I’ve recently been exploring dash as a tool for displaying oceanographic model data. What I’d like to do is have 2 Graph components, one a scattergl and one a scattermapbox, both of which update when daterangepicker component is changed. That part is straightforward.
The data from both graphs is from the same pandas dataframe. What I’d like to do is select a legend entry on the scattergl , which causes a trace to vanish, and have the corresponding trace on the scattermapbox to also vanish.

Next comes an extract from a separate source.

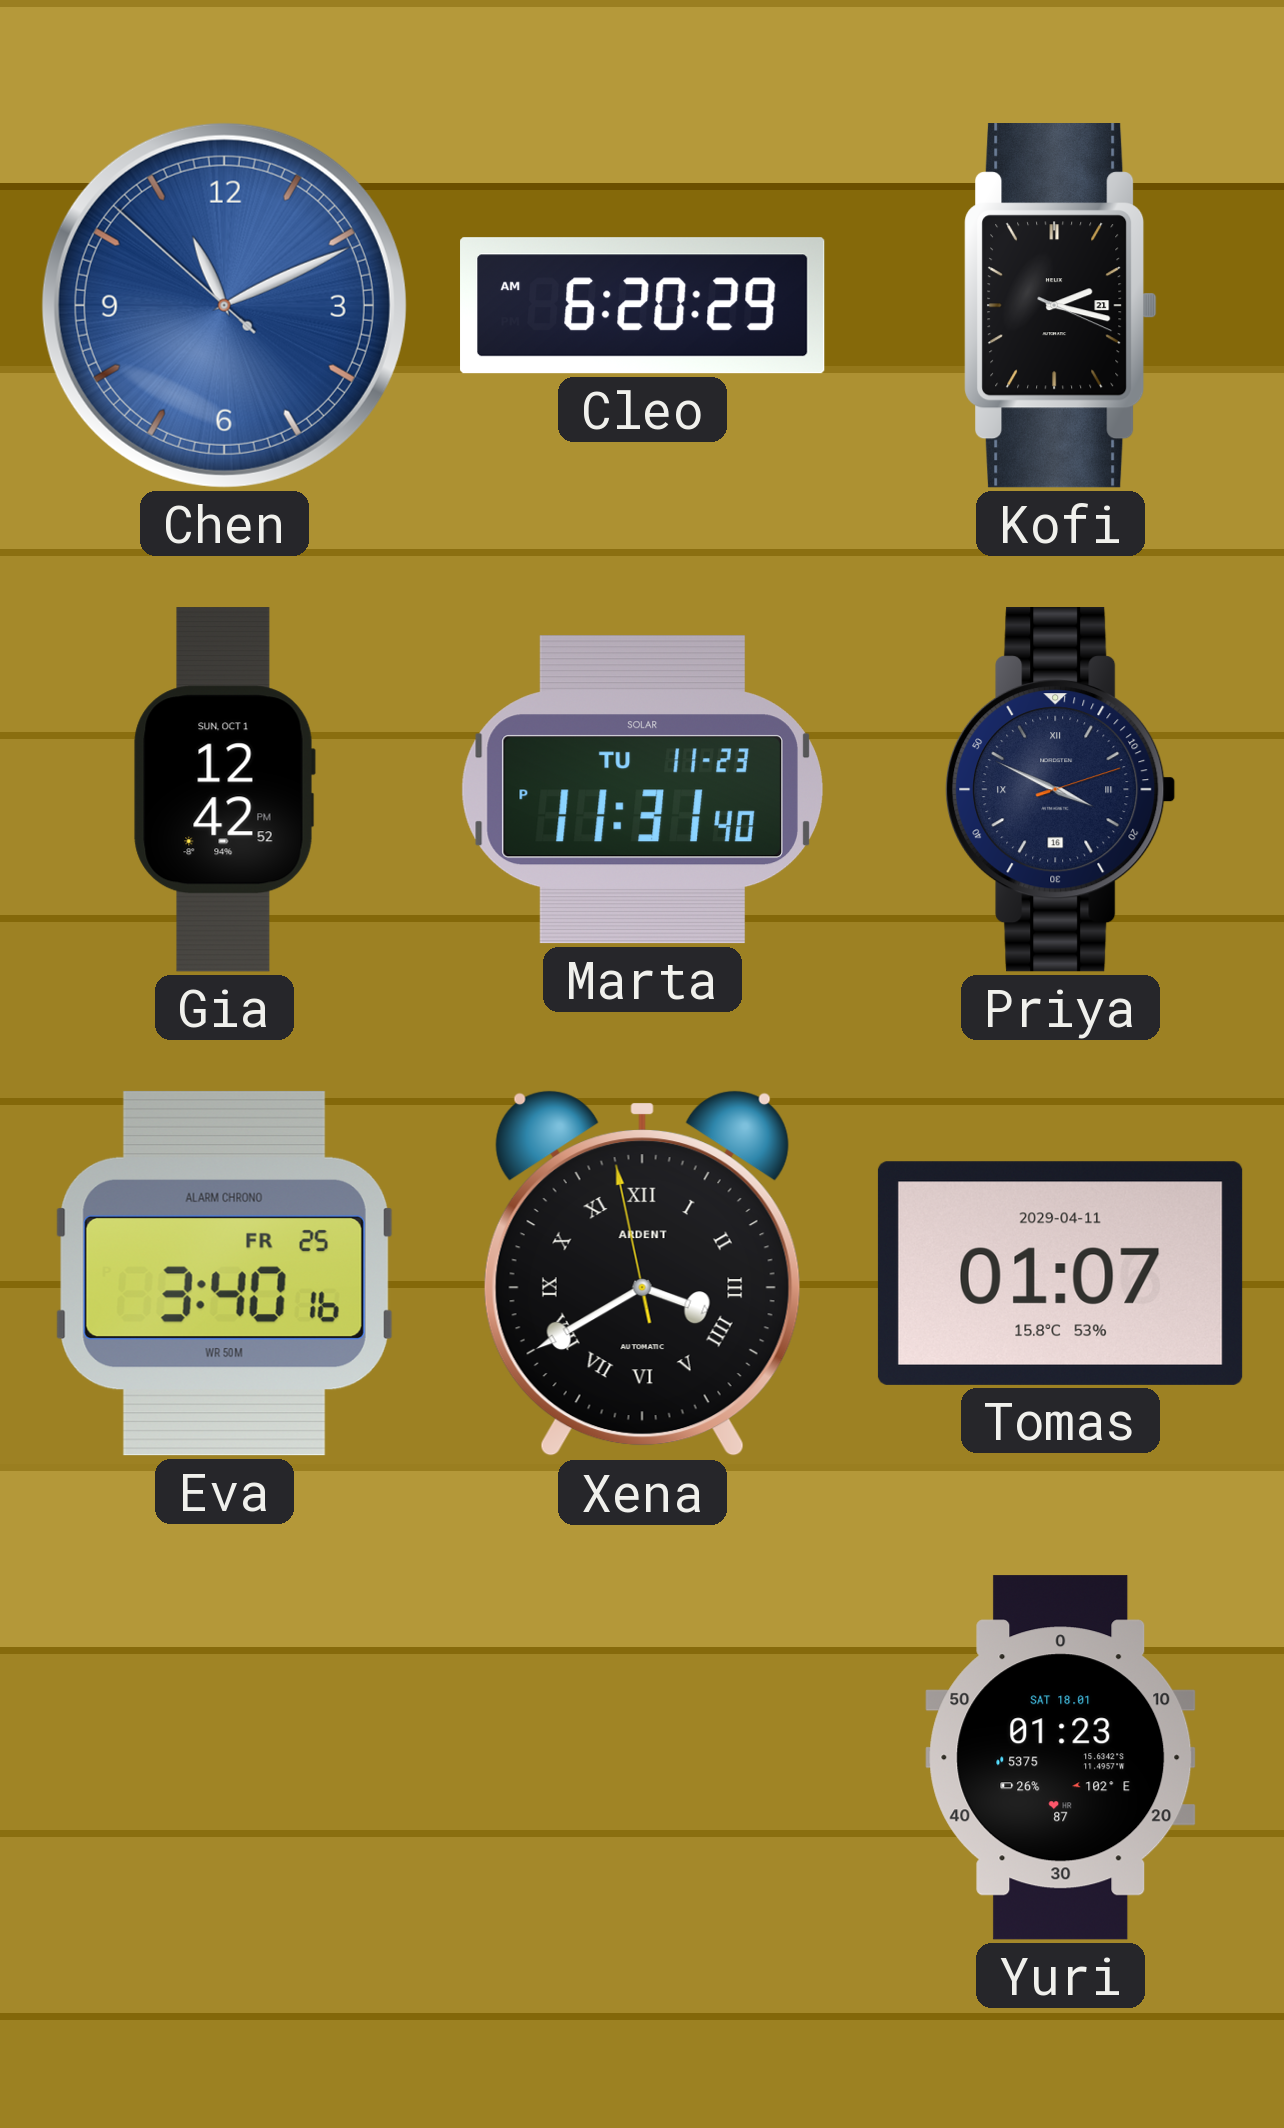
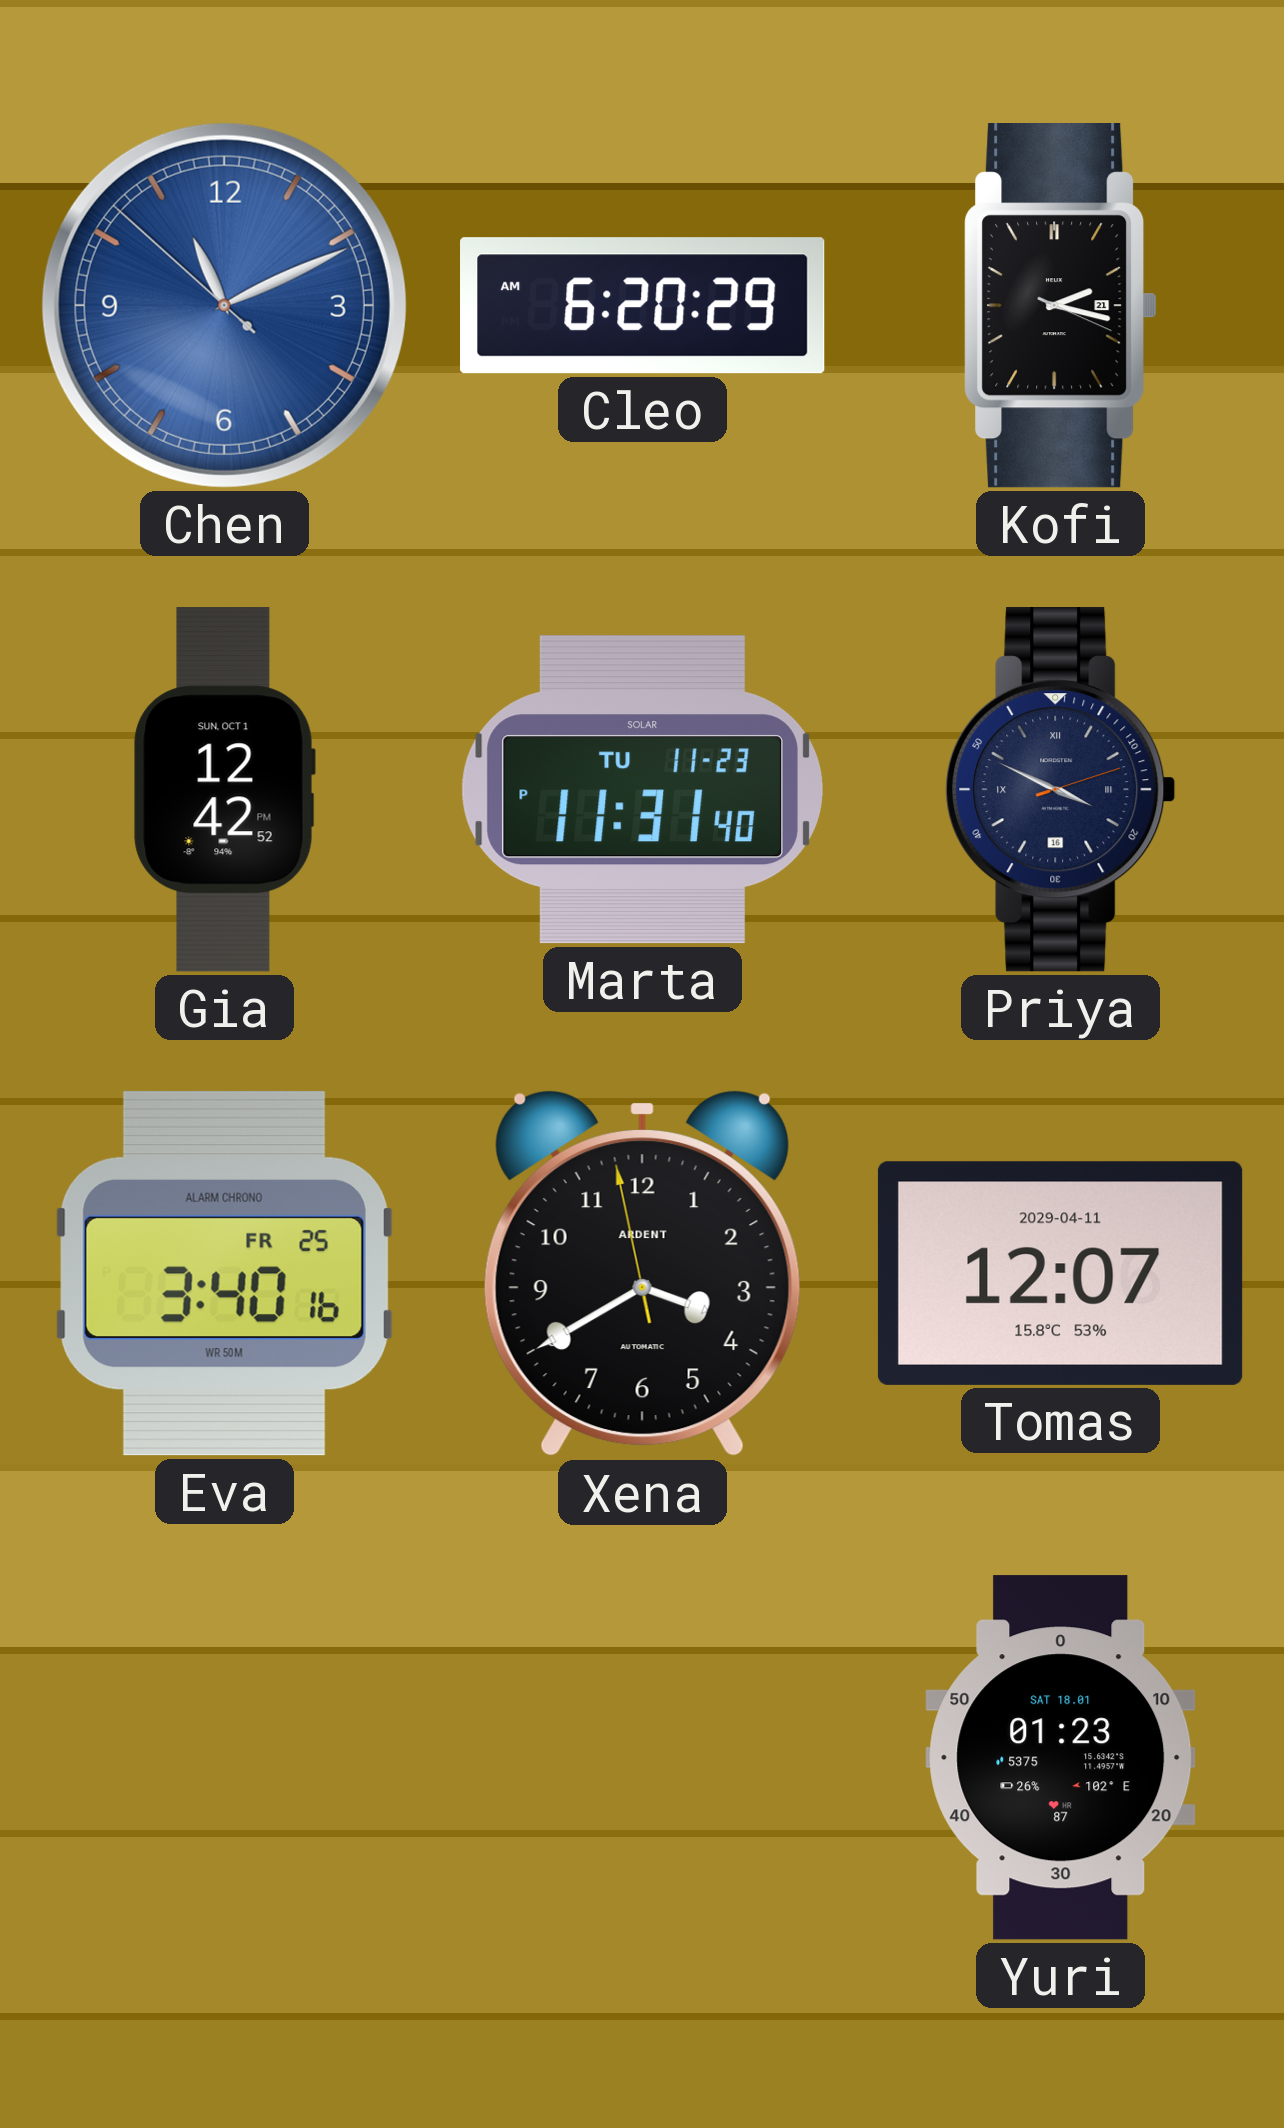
Xena numerals: Roman -> Arabic
Tomas: 01:07 -> 12:07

I’ve gotten his to work for small datasets, using the traces opacity property in a restyle callback, but I was wondering if there was a more efficient way to do this. For larger data-sets the scattermapbox takes a long time compared to the scatergl object. i.e. the scattergl updates quickly but the scattermapbox takes 20-30 seconds.
I’m returning entire figure object structure via the callback, which seems to update the entire figure. Is it possible to see the object properties of a Graph more directly in a callback? i.e just toggle visibility on and off in a scattermapbox graph?
Thanks for any guidance,
Hi @imcslatte welcome to the forum! You cannot (yet?) modify directly one attribute of a plotly figure in a
dcc.Graph but there are several possible strategies to accelerate this. It would be interesting to know where the 25-30 seconds are spent to know what is the bottleneck: is it the exchanges between server and client ? (are you running the app locally or on the cloud?) Is these the plotly graph_objects / plotly express validations ? (to know this you would typically compare the rendering time between passing a figure as a dict - i.e. no validation - and using
graph_objects methods_. Or is it just the rendering of the figure? (to know this you would create the figure objects inside a Jupyter notebook, and run
fig.show in a separate cell to see how much time it takes). For the two first possibilities (client/server or validations), it can help to keep a
dcc.Store following a restyle event of your first figure, and the second one to pass the updated dict to the second figure.